Dataset content Block Start

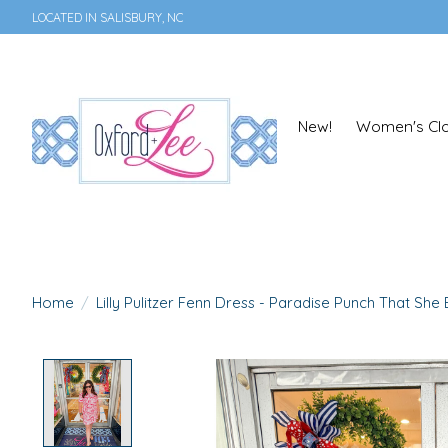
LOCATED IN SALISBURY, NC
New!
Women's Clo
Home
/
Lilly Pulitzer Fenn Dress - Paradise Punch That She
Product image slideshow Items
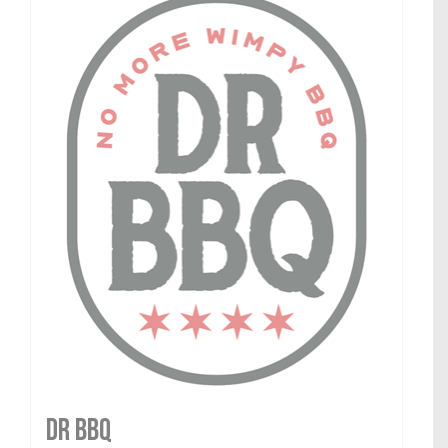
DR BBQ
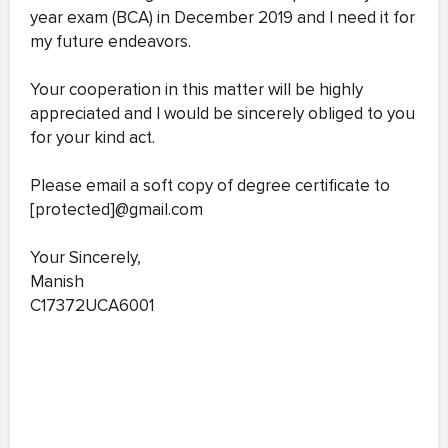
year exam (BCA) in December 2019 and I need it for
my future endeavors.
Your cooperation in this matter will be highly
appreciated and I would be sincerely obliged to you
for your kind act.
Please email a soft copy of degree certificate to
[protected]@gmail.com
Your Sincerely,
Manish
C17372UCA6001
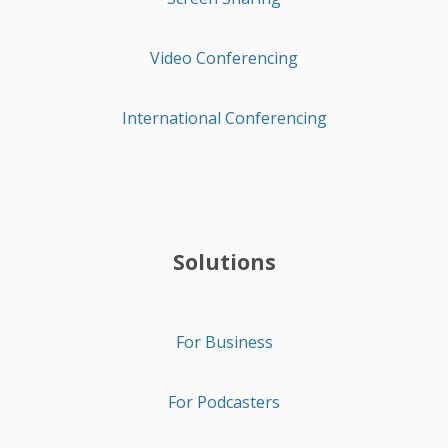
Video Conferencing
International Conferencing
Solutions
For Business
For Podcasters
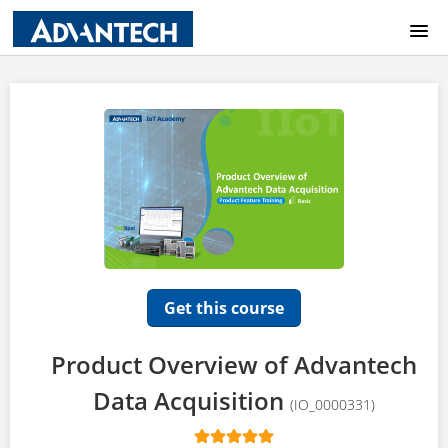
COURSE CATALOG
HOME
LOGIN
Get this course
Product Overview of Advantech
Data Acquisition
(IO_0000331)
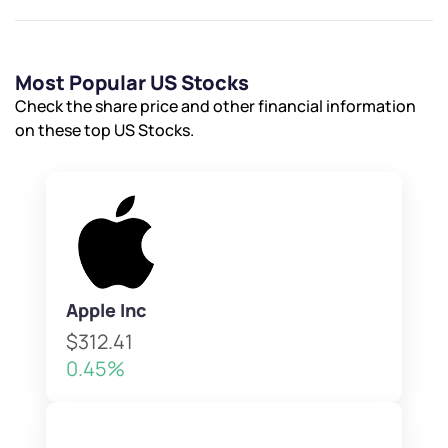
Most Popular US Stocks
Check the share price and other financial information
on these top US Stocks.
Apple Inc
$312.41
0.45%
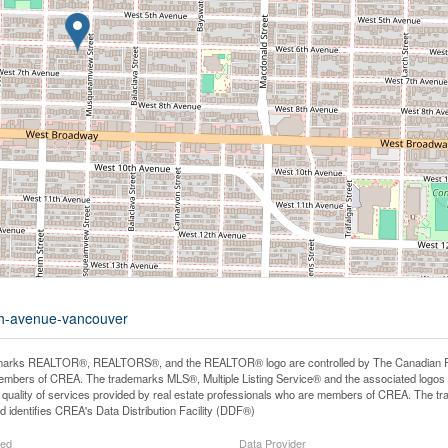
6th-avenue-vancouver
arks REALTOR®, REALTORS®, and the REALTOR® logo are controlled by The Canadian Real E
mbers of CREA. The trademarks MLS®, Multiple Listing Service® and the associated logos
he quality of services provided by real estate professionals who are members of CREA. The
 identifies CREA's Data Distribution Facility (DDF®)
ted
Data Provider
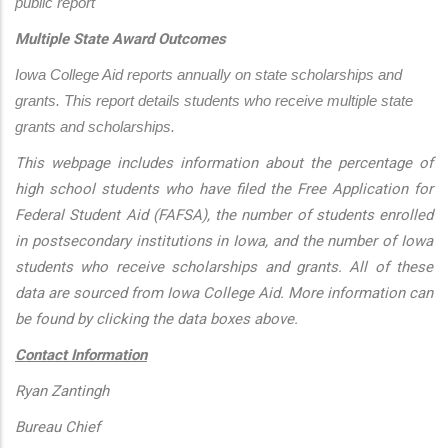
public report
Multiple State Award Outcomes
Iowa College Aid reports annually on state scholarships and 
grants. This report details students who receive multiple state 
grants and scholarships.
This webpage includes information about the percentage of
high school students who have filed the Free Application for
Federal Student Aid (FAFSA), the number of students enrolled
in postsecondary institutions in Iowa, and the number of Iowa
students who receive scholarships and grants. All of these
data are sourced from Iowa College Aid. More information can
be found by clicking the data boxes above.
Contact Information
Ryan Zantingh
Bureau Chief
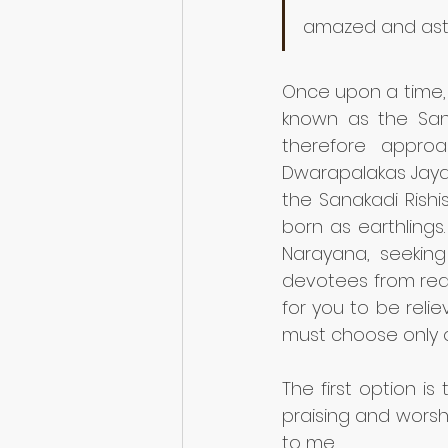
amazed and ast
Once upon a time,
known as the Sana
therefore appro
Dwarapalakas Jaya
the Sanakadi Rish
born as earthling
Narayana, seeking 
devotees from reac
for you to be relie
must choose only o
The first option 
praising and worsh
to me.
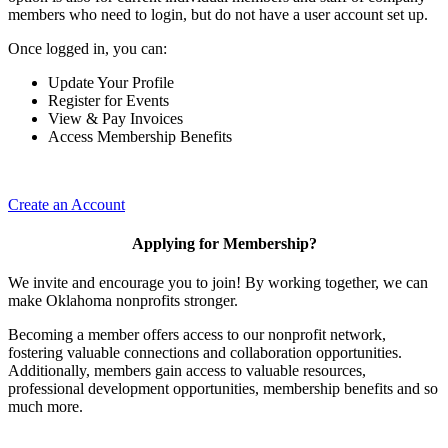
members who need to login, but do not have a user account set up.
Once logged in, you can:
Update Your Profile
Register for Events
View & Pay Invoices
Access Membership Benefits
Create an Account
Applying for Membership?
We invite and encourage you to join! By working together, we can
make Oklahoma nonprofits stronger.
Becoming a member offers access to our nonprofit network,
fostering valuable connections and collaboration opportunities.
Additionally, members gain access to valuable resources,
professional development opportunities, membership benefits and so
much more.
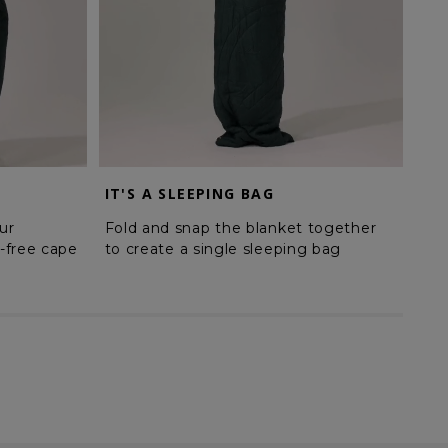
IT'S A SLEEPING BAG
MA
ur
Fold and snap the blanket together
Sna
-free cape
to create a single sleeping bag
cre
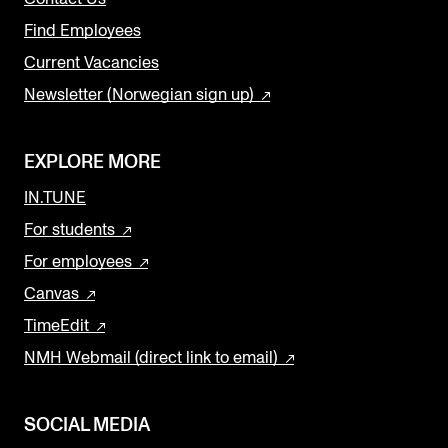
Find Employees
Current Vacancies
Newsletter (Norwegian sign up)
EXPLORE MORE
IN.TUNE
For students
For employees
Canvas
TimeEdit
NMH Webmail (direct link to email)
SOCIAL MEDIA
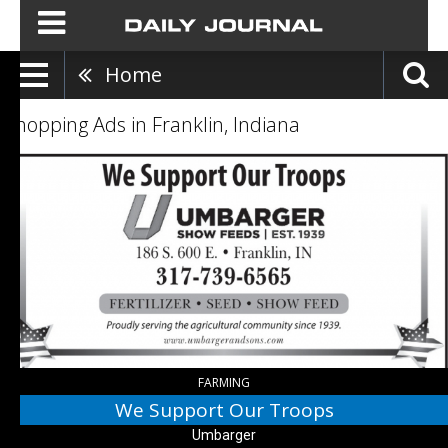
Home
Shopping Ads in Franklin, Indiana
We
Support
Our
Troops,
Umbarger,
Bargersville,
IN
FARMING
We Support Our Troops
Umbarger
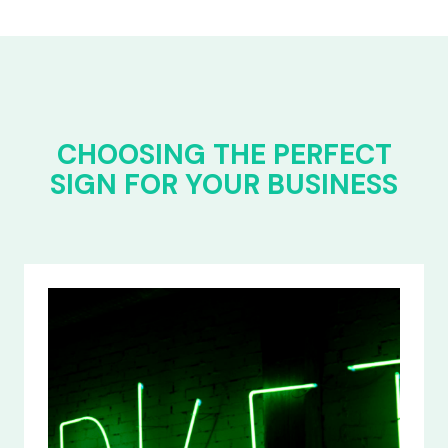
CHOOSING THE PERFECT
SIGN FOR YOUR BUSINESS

Dataset content Block End

• **Assignment**
Your copy of the records above should be exact and contain no pictures.

• **Problem solution**
LOCATED IN SALISBURY, NC
New!
Women's Clo
Home
/
Lilly Pulitzer Fenn Dress - Paradise Punch That She
Product image slideshow Items
DR BBQ
year exam (BCA) in December 2019 and I need it for
my future endeavors.
Your cooperation in this matter will be highly
appreciated and I would be sincerely obliged to you
for your kind act.
Please email a soft copy of degree certificate to
[protected]@gmail.com
Your Sincerely,
Manish
C17372UCA6001
Video Conferencing
International Conferencing
Solutions
For Business
For Podcasters
COURSE CATALOG
HOME
LOGIN
Get this course
Product Overview of Advantech
Data Acquisition
(IO_0000331)
Most Popular US Stocks
Check the share price and other financial information
on these top US Stocks.
Apple Inc
$312.41
0.45%
6th-avenue-vancouver
arks REALTOR®, REALTORS®, and the REALTOR® logo are controlled by The Canadian Real E
mbers of CREA. The trademarks MLS®, Multiple Listing Service® and the associated logos
he quality of services provided by real estate professionals who are members of CREA. The
 identifies CREA's Data Distribution Facility (DDF®)
ted
Data Provider
public report
Multiple State Award Outcomes
Iowa College Aid reports annually on state scholarships and 
grants. This report details students who receive multiple state 
grants and scholarships.
This webpage includes information about the percentage of
high school students who have filed the Free Application for
Federal Student Aid (FAFSA), the number of students enrolled
in postsecondary institutions in Iowa, and the number of Iowa
students who receive scholarships and grants. All of these
data are sourced from Iowa College Aid. More information can
be found by clicking the data boxes above.
Contact Information
Ryan Zantingh
Bureau Chief
amazed and ast
Once upon a time,
known as the Sana
therefore appro
Dwarapalakas Jaya
the Sanakadi Rish
born as earthling
Narayana, seeking 
devotees from reac
for you to be relie
must choose only o
The first option 
praising and worsh
to me.
members who need to login, but do not have a user account set up.
Once logged in, you can:
Update Your Profile
Register for Events
View & Pay Invoices
Access Membership Benefits
Create an Account
Applying for Membership?
We invite and encourage you to join! By working together, we can
make Oklahoma nonprofits stronger.
Becoming a member offers access to our nonprofit network,
fostering valuable connections and collaboration opportunities.
Additionally, members gain access to valuable resources,
professional development opportunities, membership benefits and so
much more.
IT'S A SLEEPING BAG
MA
ur
Fold and snap the blanket together
Sna
-free cape
to create a single sleeping bag
cre
Find Employees
Current Vacancies
Newsletter (Norwegian sign up)
EXPLORE MORE
IN.TUNE
For students
For employees
Canvas
TimeEdit
NMH Webmail (direct link to email)
SOCIAL MEDIA
Home
Shopping Ads in Franklin, Indiana
We
Support
Our
Troops,
Umbarger,
Bargersville,
IN
FARMING
We Support Our Troops
Umbarger
CHOOSING THE PERFECT
SIGN FOR YOUR BUSINESS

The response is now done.